The ancillary network business offers cost containment strategies, primarily through the utilization of a comprehensive national network of ancillary healthcare service providers.  Services are marketed to a number of healthcare companies including third-party administrators, insurance companies, large self-funded organizations, various employer groups, and preferred provider organizations.
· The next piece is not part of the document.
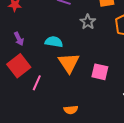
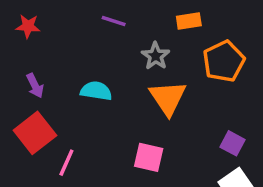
orange triangle: (69, 63) -> (168, 98), moved
pink square: (100, 72) -> (149, 157), moved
Since October 1, 2014, HealthSmart has managed our ancillary network business under a management services agreement.
 
Major classes of assets and liabilities of the ancillary network business held for sale are as follows (in thousands):
 
    March 31, 2016   December 31, 2015
    (Unaudited)   (Audited)
Accounts receivable   $ 1,111     $ 1,589  
Prepaid expenses and other current assets     43       43  
Deferred income taxes     18       18  
Total current assets held for sale     1,172       1,650  
                 
Property and equipment, net     588       588  
Intangible assets, net     406       406  
Total other assets held for sale     994       994  
Total assets held for sale   $ 2,166     $ 2,644  
                 
Due to service providers   $ 1,388     $ 3,225  
Due to HealthSmart     3,739       2,210  
Total current liabilities held for sale     5,127       5,435  
Total liabilities held for sale   $ 5,127     $ 5,435  
 
Summary results of operations for the ancillary network business were as follows (in thousands):
 
    Three Months Ended March 31,
    2016   2015
Net revenues   $ 4,695     $ 5,743  
Operating expenses:                
Provider payments     3,256       4,331  
Administrative fees     324       330  
Other operating costs     816       972  
Depreciation and amortization     -       125  
Total operating expenses     4,396       5,758  
Income/(loss) from discontinued operations   $ 299     $ (15 )
 
We recognize revenue on the services we provide, which include (i) providing payor clients with a comprehensive network of ancillary healthcare providers; (ii) providing claims management, reporting, processing and payment services; (iii) providing network/need analysis to assess the benefits to payor clients of adding additional/different service providers to the client-specific provider networks; and (iv) providing credentialing of network service providers for inclusion in the client payor-specific provider networks.  Revenue is recognized when services are delivered, which occurs after processed claims are billed to the payor clients and collections are reasonably assured.  We estimate revenues and costs of revenues using average historical collection rates and average historical margins earned on claims.  Revenues are adjusted periodically to reflect actual cash collections so that revenues recognized accurately reflect cash collected.
 
We record a provision for refunds based on an estimate of historical refund amounts.  Refunds are paid to payors for overpayment on claims, claims paid in error, and claims paid for non-covered services.  In some instances, we will recoup payments made to the ancillary service provider if the claim has been fully resolved.  The evaluation is performed periodically and is based on historical data.  We present revenue net of the provision for refunds on the consolidated statement of operations.
 
After careful evaluation of the key gross and net revenue recognition indicators, we have concluded that our circumstances are most consistent with those key indicators that support gross revenue reporting, since we are fulfilling the services of a principal versus an agent.
 
Payments to providers is the largest component of our cost of revenues and it consists of payments for ancillary care services in accordance with contracts negotiated with providers for specific ancillary services, separately from contracts negotiated with our clients.